(Task prompt):
Return the data verbatim, without pictures.

(Record set):
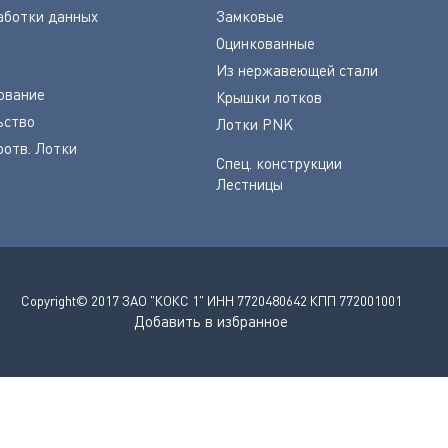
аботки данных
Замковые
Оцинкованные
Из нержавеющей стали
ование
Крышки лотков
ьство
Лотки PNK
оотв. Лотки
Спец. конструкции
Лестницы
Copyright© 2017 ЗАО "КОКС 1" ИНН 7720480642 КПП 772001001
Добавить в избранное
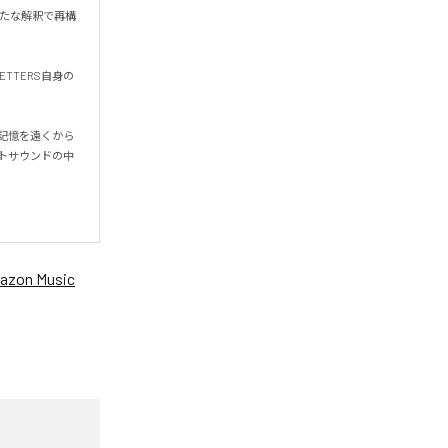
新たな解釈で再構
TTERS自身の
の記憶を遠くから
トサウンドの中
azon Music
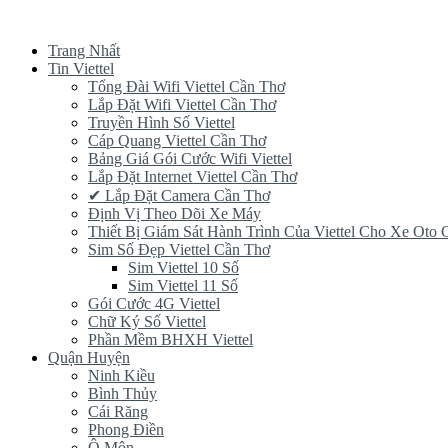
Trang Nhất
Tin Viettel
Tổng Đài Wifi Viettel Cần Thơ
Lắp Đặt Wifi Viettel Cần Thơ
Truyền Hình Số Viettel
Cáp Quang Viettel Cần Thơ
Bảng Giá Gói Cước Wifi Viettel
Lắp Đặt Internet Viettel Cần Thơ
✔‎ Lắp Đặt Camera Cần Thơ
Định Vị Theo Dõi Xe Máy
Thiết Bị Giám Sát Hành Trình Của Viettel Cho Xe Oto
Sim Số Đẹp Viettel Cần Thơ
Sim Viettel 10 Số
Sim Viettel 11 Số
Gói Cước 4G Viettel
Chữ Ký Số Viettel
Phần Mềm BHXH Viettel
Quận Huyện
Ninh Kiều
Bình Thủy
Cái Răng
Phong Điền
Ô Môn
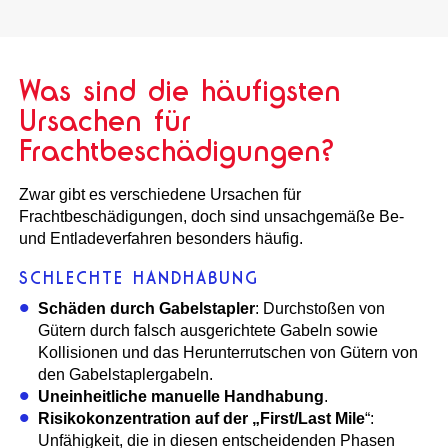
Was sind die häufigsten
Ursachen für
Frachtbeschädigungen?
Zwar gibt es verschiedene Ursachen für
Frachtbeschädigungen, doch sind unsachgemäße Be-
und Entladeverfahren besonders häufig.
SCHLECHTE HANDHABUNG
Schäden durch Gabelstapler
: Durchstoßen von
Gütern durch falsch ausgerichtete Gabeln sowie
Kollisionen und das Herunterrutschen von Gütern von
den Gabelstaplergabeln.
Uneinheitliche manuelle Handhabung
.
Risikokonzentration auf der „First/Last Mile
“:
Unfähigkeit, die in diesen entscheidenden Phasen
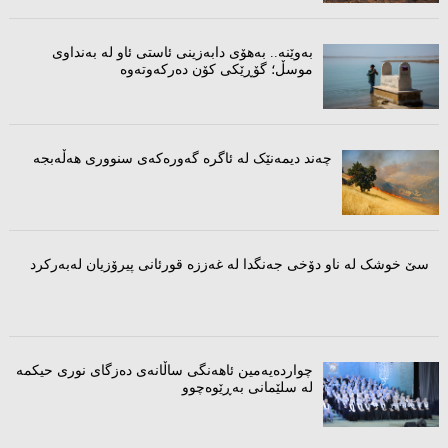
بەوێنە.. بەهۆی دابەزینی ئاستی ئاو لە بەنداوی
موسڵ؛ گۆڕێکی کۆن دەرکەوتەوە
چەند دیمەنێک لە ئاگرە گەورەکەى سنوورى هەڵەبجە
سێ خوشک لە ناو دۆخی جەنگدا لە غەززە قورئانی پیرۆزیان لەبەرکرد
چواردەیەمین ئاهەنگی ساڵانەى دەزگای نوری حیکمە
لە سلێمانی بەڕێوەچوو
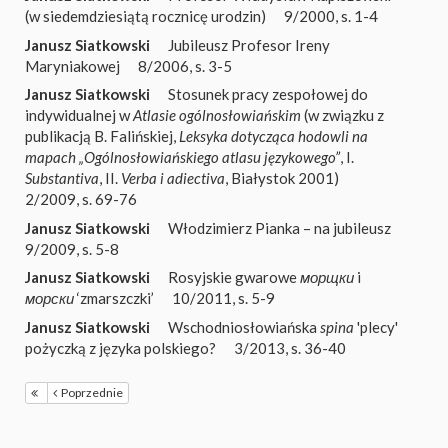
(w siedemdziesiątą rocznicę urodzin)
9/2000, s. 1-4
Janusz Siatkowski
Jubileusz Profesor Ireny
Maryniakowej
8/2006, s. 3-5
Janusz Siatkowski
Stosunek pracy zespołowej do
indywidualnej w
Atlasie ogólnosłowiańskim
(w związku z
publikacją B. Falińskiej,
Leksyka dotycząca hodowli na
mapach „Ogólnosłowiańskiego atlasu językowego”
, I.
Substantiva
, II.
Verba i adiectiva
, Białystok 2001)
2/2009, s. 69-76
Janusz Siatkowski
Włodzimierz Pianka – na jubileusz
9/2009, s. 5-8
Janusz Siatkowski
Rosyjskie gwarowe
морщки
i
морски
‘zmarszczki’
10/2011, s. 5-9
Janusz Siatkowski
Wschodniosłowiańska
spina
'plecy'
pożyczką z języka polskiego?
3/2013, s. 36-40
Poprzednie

(Task answer):
аботки данных
Замковые
Оцинкованные
Из нержавеющей стали
ование
Крышки лотков
ьство
Лотки PNK
оотв. Лотки
Спец. конструкции
Лестницы
Copyright© 2017 ЗАО "КОКС 1" ИНН 7720480642 КПП 772001001
Добавить в избранное
新たな解釈で再構
TTERS自身の
の記憶を遠くから
トサウンドの中
azon Music
Trang Nhất
Tin Viettel
Tổng Đài Wifi Viettel Cần Thơ
Lắp Đặt Wifi Viettel Cần Thơ
Truyền Hình Số Viettel
Cáp Quang Viettel Cần Thơ
Bảng Giá Gói Cước Wifi Viettel
Lắp Đặt Internet Viettel Cần Thơ
✔‎ Lắp Đặt Camera Cần Thơ
Định Vị Theo Dõi Xe Máy
Thiết Bị Giám Sát Hành Trình Của Viettel Cho Xe Oto
Sim Số Đẹp Viettel Cần Thơ
Sim Viettel 10 Số
Sim Viettel 11 Số
Gói Cước 4G Viettel
Chữ Ký Số Viettel
Phần Mềm BHXH Viettel
Quận Huyện
Ninh Kiều
Bình Thủy
Cái Răng
Phong Điền
Ô Môn
Was sind die häufigsten
Ursachen für
Frachtbeschädigungen?
Zwar gibt es verschiedene Ursachen für
Frachtbeschädigungen, doch sind unsachgemäße Be-
und Entladeverfahren besonders häufig.
SCHLECHTE HANDHABUNG
Schäden durch Gabelstapler
: Durchstoßen von
Gütern durch falsch ausgerichtete Gabeln sowie
Kollisionen und das Herunterrutschen von Gütern von
den Gabelstaplergabeln.
Uneinheitliche manuelle Handhabung
.
Risikokonzentration auf der „First/Last Mile
“:
Unfähigkeit, die in diesen entscheidenden Phasen
بەوێنە.. بەهۆی دابەزینی ئاستی ئاو لە بەنداوی
موسڵ؛ گۆڕێکی کۆن دەرکەوتەوە
چەند دیمەنێک لە ئاگرە گەورەکەى سنوورى هەڵەبجە
سێ خوشک لە ناو دۆخی جەنگدا لە غەززە قورئانی پیرۆزیان لەبەرکرد
چواردەیەمین ئاهەنگی ساڵانەى دەزگای نوری حیکمە
لە سلێمانی بەڕێوەچوو
(w siedemdziesiątą rocznicę urodzin)
9/2000, s. 1-4
Janusz Siatkowski
Jubileusz Profesor Ireny
Maryniakowej
8/2006, s. 3-5
Janusz Siatkowski
Stosunek pracy zespołowej do
indywidualnej w
Atlasie ogólnosłowiańskim
(w związku z
publikacją B. Falińskiej,
Leksyka dotycząca hodowli na
mapach „Ogólnosłowiańskiego atlasu językowego”
, I.
Substantiva
, II.
Verba i adiectiva
, Białystok 2001)
2/2009, s. 69-76
Janusz Siatkowski
Włodzimierz Pianka – na jubileusz
9/2009, s. 5-8
Janusz Siatkowski
Rosyjskie gwarowe
морщки
i
морски
‘zmarszczki’
10/2011, s. 5-9
Janusz Siatkowski
Wschodniosłowiańska
spina
'plecy'
pożyczką z języka polskiego?
3/2013, s. 36-40
Poprzednie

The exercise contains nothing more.